Problem details » The answer must consist of every line from the data that holds the string "discoveries".
◇ ◇ ◇ ◇
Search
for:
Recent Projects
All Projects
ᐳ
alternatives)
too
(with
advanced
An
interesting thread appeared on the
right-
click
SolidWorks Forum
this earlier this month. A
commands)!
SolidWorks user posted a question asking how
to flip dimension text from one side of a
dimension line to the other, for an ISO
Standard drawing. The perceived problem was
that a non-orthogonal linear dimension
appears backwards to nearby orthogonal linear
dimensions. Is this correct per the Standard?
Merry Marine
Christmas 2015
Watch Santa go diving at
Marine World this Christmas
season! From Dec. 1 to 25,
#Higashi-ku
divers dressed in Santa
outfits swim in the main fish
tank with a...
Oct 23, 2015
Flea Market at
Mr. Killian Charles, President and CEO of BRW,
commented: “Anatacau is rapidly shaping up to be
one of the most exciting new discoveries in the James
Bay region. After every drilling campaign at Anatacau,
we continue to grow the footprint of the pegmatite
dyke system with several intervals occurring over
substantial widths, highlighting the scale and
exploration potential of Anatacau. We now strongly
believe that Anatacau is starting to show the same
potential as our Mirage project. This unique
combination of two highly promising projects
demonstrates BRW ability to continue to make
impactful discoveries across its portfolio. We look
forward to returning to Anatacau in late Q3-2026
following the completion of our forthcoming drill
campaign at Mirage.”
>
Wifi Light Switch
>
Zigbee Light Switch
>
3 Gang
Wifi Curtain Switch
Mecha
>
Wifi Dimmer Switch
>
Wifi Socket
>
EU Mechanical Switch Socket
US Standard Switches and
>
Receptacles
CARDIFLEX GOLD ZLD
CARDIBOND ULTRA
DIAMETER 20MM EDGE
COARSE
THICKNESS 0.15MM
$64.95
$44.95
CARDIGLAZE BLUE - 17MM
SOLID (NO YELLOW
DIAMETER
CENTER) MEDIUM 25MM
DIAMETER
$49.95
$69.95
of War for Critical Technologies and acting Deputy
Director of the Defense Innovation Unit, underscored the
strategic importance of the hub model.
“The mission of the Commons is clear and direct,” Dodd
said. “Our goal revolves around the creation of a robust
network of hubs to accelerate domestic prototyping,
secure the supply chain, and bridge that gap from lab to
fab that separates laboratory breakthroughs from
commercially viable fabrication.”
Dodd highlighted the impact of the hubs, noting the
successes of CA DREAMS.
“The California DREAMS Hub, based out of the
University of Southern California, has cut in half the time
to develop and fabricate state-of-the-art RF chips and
◇ ◇ ◇ ◇
Exercise output »
one of the most exciting new discoveries in the James
impactful discoveries across its portfolio. We look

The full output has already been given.